Starting at the first line and ending at the one with "et indique le", give the lines of the listing again exactly, and nothing else; skip the pictures.
§
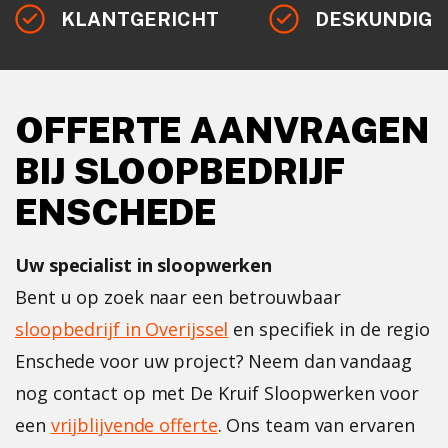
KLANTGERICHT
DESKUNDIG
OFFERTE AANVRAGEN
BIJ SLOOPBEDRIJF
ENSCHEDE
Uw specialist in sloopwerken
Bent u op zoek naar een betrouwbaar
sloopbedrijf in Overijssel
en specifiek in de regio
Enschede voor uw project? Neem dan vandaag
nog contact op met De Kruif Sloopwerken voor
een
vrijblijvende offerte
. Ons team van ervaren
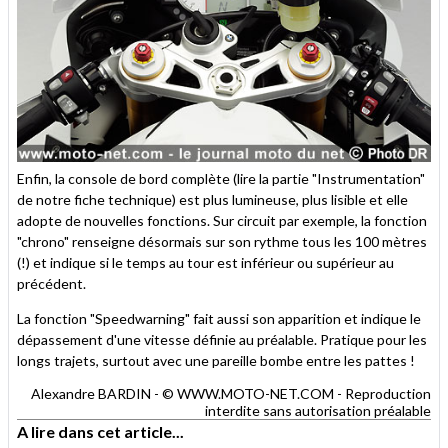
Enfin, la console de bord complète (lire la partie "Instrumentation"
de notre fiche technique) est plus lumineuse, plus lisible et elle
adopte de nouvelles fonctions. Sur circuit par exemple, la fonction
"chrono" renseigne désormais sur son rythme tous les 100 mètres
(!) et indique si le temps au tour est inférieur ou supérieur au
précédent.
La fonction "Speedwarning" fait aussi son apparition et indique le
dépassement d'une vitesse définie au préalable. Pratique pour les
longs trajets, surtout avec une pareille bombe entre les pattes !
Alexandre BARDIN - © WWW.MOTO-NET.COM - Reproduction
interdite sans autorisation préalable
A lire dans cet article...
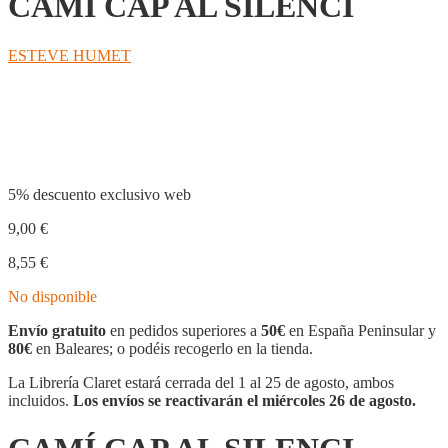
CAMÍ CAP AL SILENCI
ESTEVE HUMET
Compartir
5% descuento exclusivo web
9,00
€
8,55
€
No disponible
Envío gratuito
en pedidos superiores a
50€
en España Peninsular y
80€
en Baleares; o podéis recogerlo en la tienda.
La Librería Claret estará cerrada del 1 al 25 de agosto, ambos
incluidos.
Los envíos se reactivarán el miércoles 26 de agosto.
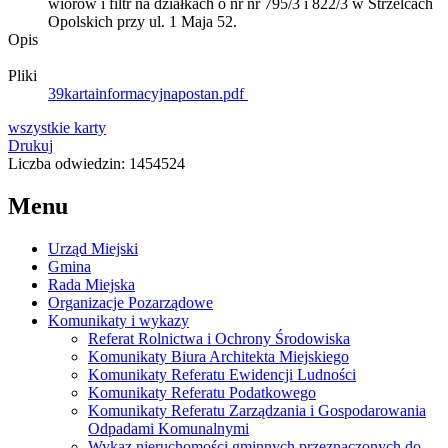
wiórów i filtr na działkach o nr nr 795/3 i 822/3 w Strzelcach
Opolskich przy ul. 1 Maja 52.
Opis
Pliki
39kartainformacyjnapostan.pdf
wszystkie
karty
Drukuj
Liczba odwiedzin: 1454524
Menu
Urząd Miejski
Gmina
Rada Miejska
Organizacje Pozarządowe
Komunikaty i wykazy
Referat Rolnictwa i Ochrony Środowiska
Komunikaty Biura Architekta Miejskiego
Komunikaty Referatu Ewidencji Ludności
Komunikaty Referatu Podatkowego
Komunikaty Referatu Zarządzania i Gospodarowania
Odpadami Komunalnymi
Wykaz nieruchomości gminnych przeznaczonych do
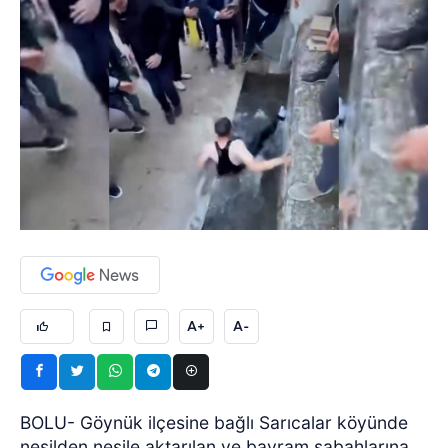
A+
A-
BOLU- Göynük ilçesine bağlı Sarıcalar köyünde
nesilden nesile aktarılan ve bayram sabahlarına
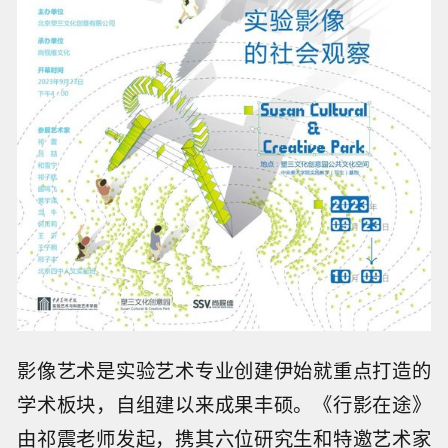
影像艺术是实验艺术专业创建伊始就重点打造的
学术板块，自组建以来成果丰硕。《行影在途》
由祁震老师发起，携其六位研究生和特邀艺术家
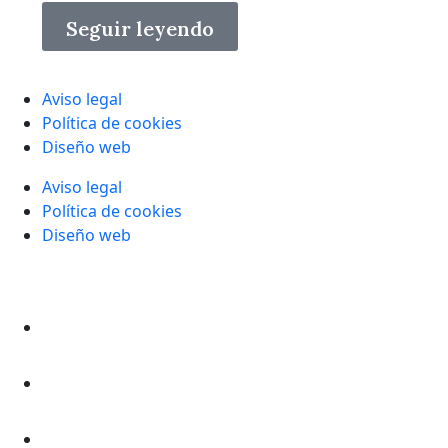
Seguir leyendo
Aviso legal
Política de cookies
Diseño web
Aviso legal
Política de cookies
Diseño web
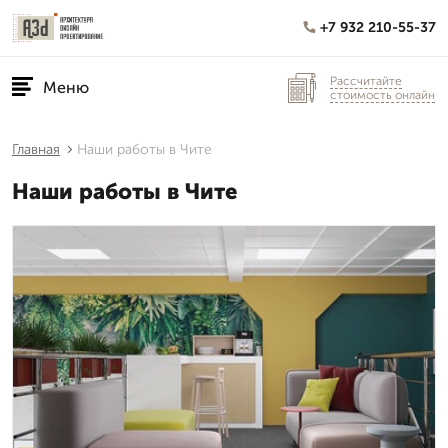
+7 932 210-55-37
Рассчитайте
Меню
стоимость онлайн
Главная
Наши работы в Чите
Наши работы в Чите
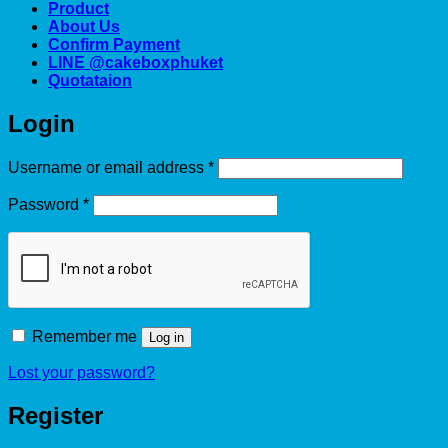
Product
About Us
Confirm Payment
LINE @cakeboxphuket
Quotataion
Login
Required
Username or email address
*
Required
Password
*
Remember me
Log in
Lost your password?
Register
§
• THE COMPLETED TASK:
KLANTGERICHT
DESKUNDIG
OFFERTE AANVRAGEN
BIJ SLOOPBEDRIJF
ENSCHEDE
Uw specialist in sloopwerken
Bent u op zoek naar een betrouwbaar
sloopbedrijf in Overijssel
en specifiek in de regio
Enschede voor uw project? Neem dan vandaag
nog contact op met De Kruif Sloopwerken voor
een
vrijblijvende offerte
. Ons team van ervaren
Enfin, la console de bord complète (lire la partie "Instrumentation"
de notre fiche technique) est plus lumineuse, plus lisible et elle
adopte de nouvelles fonctions. Sur circuit par exemple, la fonction
"chrono" renseigne désormais sur son rythme tous les 100 mètres
(!) et indique si le temps au tour est inférieur ou supérieur au
précédent.
La fonction "Speedwarning" fait aussi son apparition et indique le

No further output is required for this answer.